■ Records shown
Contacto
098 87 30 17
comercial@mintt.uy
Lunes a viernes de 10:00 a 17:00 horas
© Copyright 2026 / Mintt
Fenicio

--

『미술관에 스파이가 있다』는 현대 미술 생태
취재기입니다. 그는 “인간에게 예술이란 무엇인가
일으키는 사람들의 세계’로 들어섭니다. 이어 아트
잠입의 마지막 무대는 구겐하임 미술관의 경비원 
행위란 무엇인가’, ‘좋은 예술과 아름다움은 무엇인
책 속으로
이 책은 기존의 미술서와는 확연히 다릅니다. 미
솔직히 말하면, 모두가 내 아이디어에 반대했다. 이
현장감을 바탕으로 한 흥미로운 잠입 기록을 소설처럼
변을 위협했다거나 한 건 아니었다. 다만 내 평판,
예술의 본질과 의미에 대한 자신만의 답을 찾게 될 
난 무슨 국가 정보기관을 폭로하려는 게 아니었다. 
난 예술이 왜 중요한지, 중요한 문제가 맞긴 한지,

==

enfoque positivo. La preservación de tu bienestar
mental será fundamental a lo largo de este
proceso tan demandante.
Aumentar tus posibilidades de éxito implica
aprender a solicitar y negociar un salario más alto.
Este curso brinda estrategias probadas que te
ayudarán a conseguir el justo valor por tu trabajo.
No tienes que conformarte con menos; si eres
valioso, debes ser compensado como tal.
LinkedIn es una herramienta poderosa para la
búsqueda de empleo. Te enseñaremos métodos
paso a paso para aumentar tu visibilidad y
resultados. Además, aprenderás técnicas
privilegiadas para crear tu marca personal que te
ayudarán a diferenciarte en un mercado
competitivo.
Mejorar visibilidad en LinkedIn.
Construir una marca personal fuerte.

■ Work to be completed
All that should be written out is the stretch of lines above between the one holding "competitivo." and the one holding "Construir una marca personal fuerte.", inclusive, exactly as given.

■ Response area
competitivo.
Mejorar visibilidad en LinkedIn.
Construir una marca personal fuerte.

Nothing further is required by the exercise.